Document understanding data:
"""

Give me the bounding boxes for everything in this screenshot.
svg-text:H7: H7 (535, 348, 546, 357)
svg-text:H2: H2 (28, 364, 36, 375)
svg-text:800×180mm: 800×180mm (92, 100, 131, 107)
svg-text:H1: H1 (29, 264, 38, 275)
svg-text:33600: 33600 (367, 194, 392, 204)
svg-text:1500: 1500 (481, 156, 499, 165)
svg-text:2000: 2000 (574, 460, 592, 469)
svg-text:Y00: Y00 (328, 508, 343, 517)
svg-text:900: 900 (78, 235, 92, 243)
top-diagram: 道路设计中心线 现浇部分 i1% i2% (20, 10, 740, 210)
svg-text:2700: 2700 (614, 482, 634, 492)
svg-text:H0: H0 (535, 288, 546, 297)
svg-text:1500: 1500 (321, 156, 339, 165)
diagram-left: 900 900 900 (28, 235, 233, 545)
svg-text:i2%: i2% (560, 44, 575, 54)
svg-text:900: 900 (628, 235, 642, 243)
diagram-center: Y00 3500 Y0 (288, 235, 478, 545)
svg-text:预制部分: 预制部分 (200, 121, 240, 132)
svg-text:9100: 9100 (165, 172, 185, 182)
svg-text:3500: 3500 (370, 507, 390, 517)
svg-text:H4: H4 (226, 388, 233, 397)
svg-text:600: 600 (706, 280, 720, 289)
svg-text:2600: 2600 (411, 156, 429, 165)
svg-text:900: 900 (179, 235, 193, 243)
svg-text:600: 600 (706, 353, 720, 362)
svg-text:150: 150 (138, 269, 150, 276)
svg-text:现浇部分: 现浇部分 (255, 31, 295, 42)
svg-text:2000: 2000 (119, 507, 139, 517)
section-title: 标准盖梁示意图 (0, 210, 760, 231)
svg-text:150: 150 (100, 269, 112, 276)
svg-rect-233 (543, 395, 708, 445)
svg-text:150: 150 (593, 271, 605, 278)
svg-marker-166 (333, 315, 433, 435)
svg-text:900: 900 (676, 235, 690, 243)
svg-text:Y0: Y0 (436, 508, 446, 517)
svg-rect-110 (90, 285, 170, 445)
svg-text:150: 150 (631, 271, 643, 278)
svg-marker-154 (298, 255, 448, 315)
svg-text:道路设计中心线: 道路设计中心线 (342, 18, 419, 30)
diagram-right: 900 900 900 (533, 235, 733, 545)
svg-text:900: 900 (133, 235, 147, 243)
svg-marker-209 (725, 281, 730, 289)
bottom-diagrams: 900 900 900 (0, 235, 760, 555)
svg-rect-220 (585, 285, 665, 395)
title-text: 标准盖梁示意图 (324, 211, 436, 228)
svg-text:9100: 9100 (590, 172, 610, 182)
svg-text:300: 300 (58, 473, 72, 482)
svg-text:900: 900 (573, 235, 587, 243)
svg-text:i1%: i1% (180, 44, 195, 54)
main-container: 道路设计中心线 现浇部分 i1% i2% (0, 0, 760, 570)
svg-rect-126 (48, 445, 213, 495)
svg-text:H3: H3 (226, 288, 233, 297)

"""

DESCRIPTION OF THE TASK:
Wherever "rect" occurs in the entries above, copy the line it sits on.

YOUR SOLUTION:
svg-rect-233 (543, 395, 708, 445)
svg-rect-110 (90, 285, 170, 445)
svg-rect-220 (585, 285, 665, 395)
svg-rect-126 (48, 445, 213, 495)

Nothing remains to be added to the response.